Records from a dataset
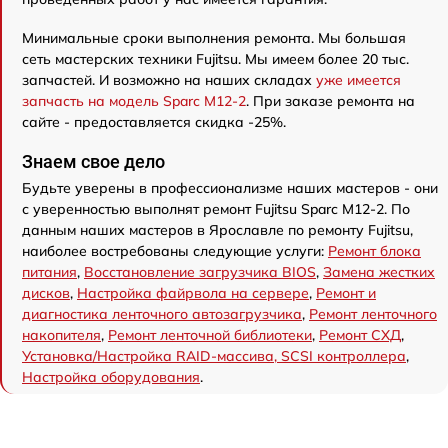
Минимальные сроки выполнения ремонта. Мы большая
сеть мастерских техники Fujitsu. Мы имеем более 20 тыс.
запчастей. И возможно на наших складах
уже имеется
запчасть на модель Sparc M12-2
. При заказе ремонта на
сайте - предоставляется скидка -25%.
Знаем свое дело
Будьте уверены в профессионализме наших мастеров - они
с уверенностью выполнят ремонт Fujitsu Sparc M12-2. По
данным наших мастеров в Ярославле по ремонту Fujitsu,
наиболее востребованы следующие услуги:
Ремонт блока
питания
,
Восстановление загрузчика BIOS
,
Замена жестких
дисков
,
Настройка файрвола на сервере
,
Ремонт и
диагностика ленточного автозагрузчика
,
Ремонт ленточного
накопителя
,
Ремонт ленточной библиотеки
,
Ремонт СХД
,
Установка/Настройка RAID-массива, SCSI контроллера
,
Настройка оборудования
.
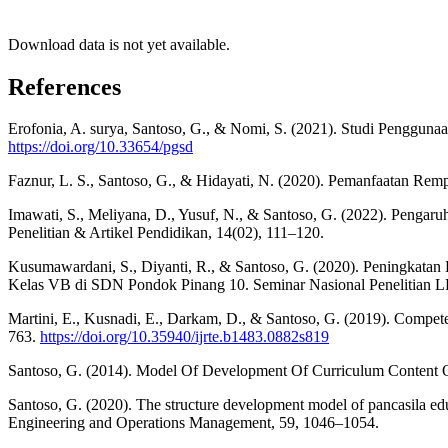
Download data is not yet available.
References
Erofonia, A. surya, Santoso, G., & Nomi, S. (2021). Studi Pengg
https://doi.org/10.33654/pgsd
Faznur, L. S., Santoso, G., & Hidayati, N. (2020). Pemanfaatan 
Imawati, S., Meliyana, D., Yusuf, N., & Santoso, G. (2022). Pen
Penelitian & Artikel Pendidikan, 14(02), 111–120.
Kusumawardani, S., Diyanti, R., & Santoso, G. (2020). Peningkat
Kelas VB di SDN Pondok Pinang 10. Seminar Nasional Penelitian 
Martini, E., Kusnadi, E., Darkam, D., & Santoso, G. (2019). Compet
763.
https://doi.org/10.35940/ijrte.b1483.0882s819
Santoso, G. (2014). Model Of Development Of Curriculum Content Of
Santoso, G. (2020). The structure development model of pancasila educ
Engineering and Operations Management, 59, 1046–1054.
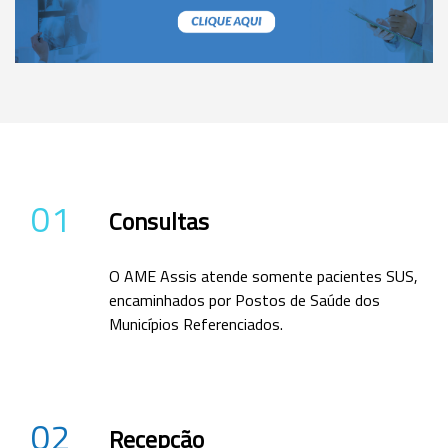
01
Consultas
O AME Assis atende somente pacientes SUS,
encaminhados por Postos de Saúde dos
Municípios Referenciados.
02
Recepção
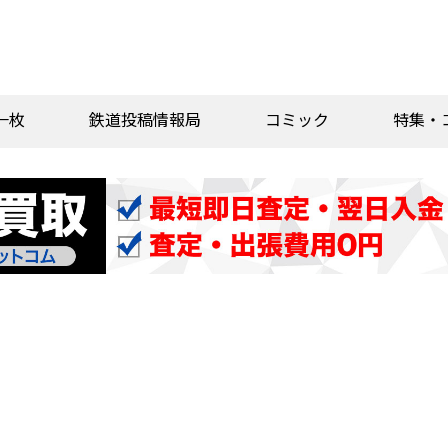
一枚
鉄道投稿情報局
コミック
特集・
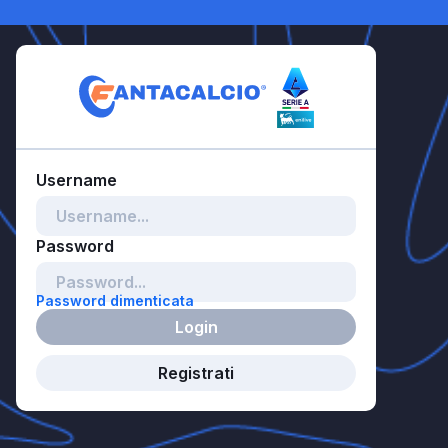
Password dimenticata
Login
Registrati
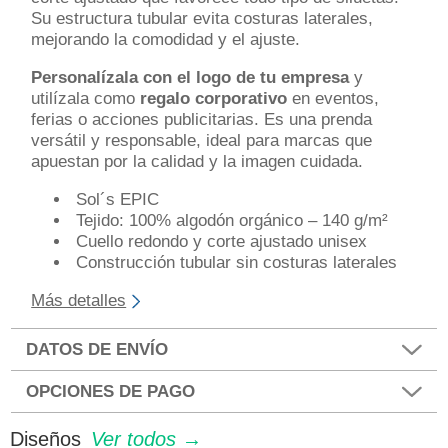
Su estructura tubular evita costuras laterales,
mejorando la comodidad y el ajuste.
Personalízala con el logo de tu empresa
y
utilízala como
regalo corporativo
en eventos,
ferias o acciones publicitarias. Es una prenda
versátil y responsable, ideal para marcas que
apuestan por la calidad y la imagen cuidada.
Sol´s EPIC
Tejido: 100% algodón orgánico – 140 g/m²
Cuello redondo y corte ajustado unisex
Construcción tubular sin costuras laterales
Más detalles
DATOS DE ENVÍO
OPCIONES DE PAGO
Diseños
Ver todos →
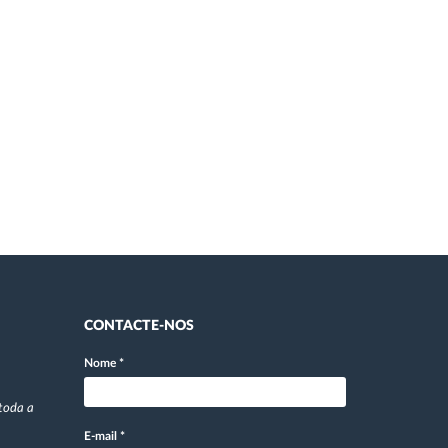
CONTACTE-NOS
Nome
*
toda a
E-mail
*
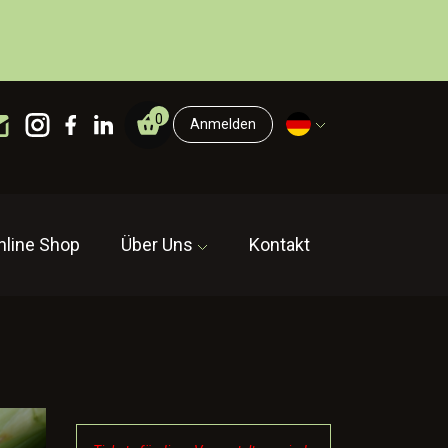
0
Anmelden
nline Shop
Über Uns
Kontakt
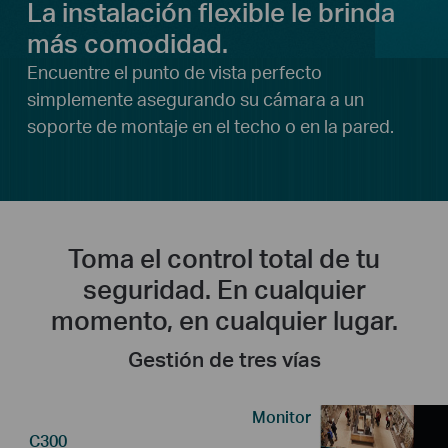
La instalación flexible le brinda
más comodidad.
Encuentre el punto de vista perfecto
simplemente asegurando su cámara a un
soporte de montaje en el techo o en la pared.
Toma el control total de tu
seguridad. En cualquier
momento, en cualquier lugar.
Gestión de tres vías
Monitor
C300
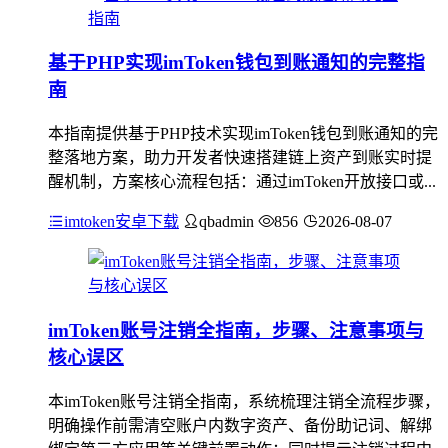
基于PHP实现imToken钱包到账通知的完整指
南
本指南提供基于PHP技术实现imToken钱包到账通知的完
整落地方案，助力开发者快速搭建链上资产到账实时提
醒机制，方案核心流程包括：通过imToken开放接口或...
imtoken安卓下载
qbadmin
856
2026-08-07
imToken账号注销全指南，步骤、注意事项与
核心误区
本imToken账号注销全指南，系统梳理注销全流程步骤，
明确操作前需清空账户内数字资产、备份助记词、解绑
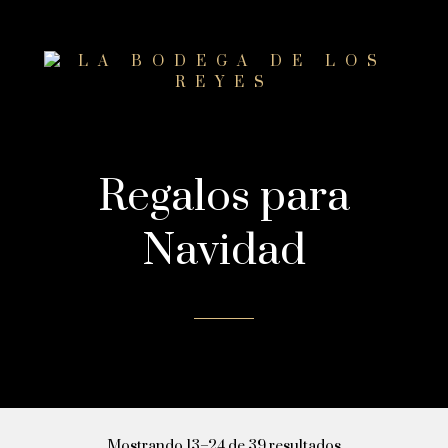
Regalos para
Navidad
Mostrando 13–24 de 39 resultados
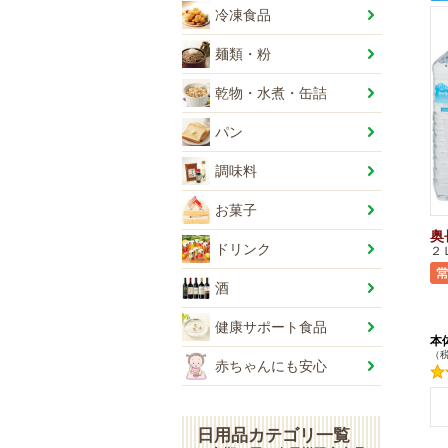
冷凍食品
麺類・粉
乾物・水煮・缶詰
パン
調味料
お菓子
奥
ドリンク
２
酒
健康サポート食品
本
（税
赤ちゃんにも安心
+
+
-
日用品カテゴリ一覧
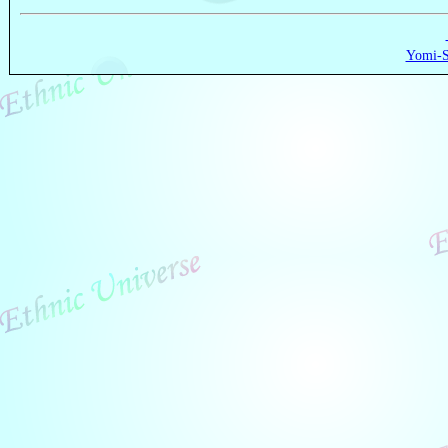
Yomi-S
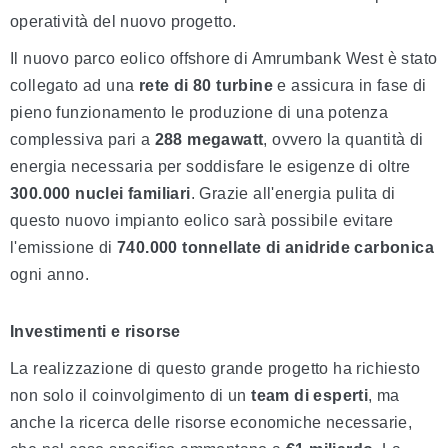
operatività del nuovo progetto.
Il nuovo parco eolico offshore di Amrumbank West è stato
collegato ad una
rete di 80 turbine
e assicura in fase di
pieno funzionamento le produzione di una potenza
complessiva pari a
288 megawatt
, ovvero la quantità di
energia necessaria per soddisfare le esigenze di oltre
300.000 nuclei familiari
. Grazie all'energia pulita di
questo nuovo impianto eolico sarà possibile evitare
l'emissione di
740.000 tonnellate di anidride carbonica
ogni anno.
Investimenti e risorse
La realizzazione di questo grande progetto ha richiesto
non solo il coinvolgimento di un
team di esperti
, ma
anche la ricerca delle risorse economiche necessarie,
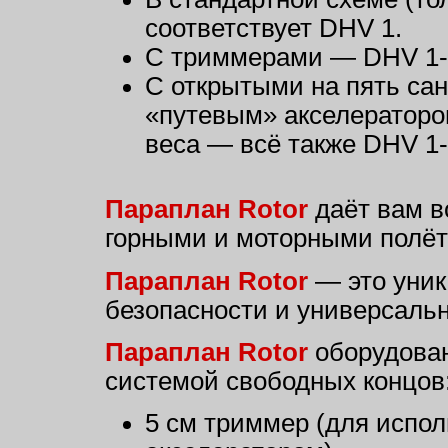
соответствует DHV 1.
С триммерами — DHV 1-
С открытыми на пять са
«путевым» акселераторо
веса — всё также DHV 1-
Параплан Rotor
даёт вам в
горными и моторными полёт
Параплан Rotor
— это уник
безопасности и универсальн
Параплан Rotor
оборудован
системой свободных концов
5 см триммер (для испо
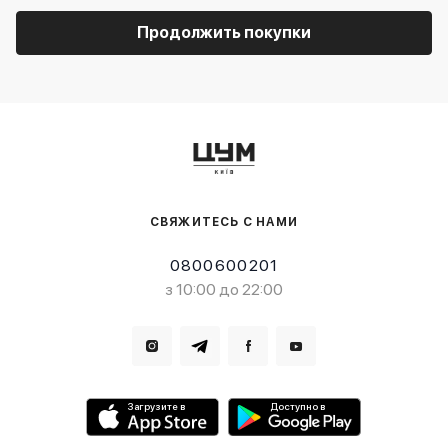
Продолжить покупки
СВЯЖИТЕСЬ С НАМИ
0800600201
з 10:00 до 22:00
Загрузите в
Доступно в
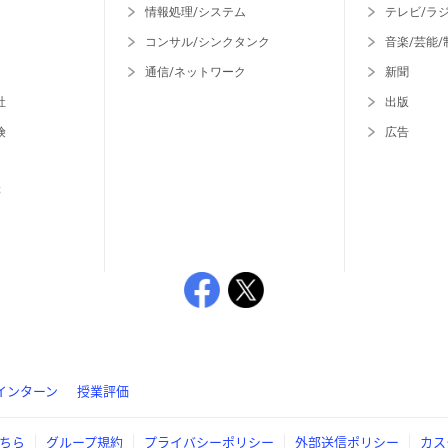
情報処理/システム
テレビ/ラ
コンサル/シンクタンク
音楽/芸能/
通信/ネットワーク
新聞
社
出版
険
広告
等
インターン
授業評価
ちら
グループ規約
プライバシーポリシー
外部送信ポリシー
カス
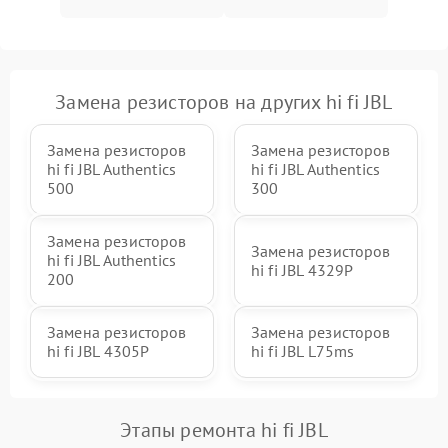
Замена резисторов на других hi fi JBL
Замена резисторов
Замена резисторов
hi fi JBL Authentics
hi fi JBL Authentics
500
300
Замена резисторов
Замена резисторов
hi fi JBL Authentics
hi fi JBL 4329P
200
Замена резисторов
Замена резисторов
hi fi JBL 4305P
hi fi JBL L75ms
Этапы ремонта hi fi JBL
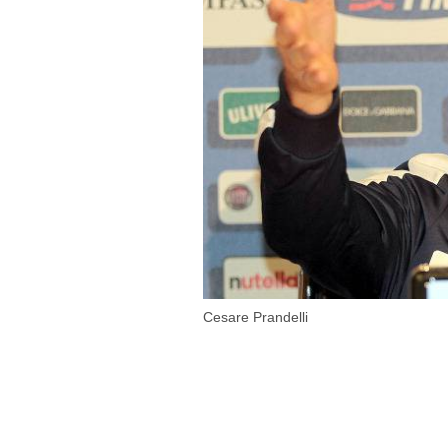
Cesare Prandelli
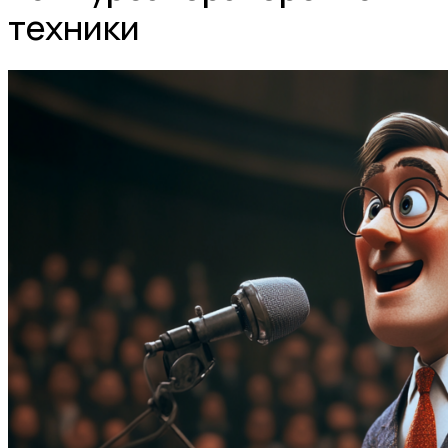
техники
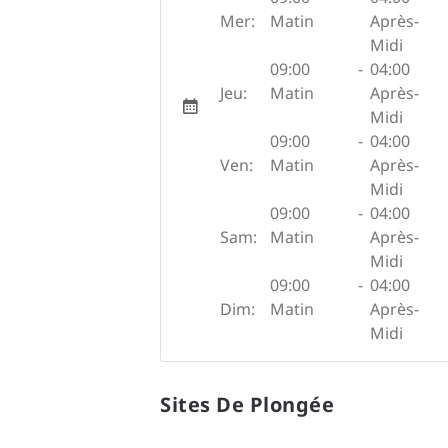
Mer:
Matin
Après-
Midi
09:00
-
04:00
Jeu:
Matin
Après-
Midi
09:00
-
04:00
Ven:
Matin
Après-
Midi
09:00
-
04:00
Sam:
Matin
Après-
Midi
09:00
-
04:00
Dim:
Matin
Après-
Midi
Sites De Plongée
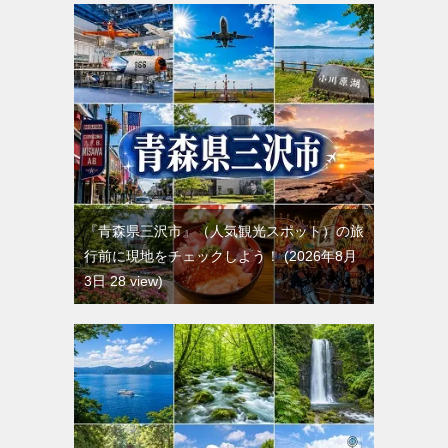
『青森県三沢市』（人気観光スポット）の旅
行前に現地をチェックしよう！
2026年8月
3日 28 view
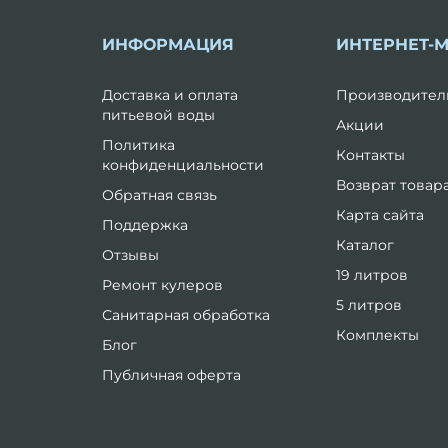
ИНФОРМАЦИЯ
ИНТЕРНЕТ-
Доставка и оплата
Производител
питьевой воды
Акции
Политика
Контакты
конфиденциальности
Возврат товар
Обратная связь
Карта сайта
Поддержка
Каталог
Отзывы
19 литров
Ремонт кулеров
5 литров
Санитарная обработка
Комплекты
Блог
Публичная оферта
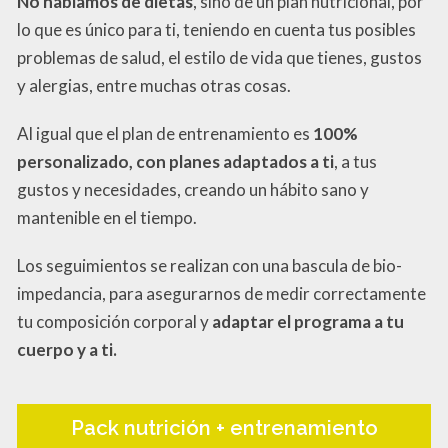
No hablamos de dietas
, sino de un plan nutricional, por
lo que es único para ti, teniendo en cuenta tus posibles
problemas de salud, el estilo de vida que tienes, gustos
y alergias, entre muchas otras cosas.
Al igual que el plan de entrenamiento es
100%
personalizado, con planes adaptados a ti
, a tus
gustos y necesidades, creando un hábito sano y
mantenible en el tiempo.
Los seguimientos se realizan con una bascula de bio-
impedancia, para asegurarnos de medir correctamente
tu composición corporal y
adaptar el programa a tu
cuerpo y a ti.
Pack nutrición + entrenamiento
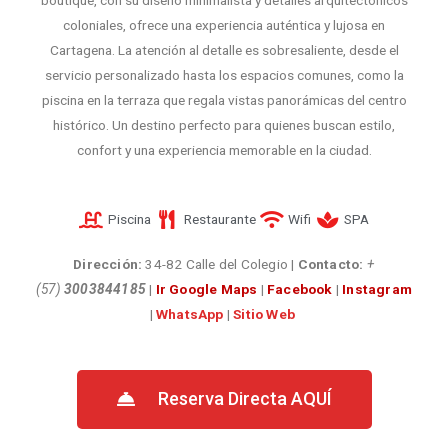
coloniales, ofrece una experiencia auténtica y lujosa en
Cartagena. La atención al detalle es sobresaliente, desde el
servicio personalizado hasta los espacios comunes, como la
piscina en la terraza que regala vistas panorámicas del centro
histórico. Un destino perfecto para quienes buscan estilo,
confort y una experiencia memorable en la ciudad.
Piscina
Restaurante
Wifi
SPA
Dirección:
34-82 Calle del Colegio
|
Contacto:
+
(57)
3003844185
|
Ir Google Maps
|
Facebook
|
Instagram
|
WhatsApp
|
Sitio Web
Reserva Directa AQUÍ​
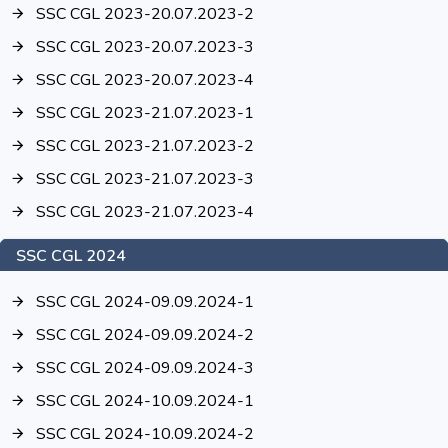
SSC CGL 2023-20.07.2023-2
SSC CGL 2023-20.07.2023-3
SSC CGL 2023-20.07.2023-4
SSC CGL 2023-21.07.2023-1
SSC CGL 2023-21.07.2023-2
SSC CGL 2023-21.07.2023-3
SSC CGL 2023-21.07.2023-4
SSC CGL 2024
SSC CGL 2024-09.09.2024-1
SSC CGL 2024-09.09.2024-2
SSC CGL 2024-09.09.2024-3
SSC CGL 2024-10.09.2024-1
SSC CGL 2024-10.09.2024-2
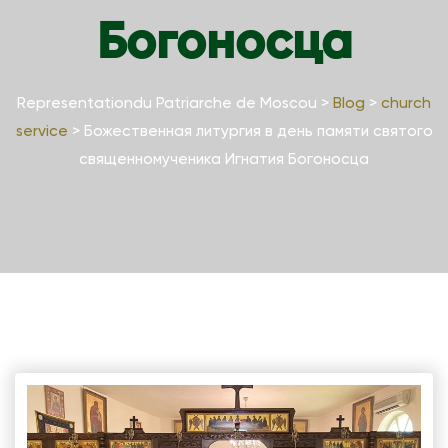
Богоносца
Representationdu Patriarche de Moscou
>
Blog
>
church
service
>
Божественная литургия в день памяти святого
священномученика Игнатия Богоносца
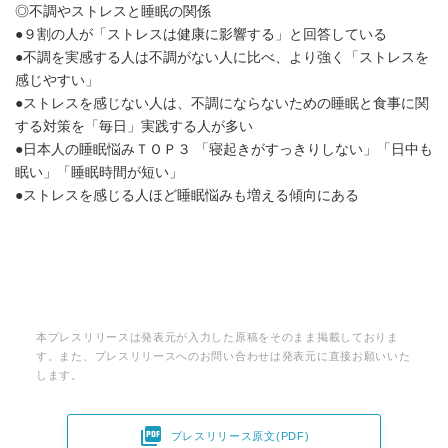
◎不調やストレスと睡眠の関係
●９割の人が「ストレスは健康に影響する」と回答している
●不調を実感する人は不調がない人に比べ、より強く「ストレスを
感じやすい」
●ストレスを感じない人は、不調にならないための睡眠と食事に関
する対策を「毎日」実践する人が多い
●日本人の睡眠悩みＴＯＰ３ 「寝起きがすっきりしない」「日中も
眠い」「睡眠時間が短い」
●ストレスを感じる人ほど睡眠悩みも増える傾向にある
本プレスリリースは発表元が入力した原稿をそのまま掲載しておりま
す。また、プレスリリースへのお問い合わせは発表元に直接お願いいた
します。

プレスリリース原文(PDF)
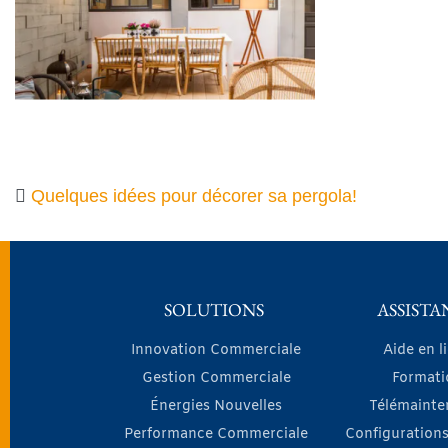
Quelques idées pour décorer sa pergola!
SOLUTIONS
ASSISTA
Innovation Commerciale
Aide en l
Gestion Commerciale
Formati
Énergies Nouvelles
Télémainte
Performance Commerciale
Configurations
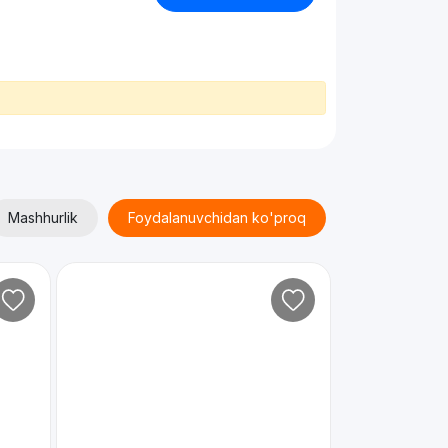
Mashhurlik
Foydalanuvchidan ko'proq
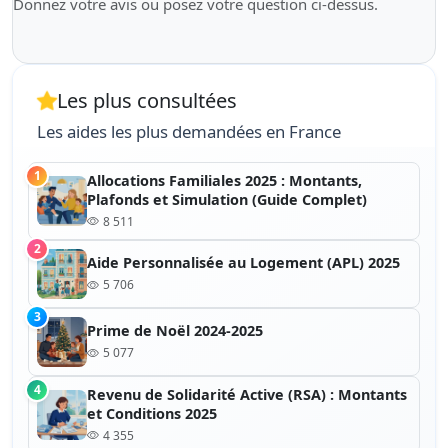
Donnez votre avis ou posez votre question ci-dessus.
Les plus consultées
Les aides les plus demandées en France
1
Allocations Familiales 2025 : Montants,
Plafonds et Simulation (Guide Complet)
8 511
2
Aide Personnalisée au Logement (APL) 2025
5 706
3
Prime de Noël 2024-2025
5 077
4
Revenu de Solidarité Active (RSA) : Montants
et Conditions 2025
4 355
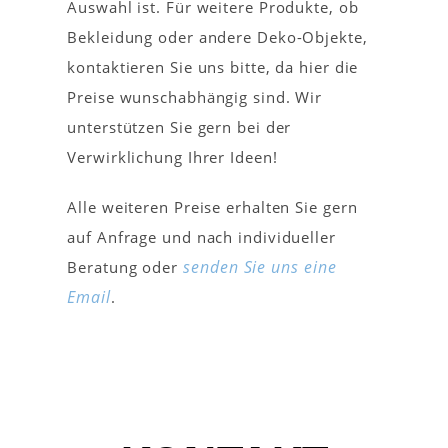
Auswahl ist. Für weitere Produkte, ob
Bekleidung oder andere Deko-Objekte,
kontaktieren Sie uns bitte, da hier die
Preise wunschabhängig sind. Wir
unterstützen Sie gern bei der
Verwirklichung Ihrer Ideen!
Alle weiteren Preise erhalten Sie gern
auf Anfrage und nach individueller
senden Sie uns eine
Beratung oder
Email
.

• _HOW TO COMPLETE THIS TASK_
Your answer must be a single number: the count of lines in the data that contain the string "perfecto".

• _RESPONSE_
2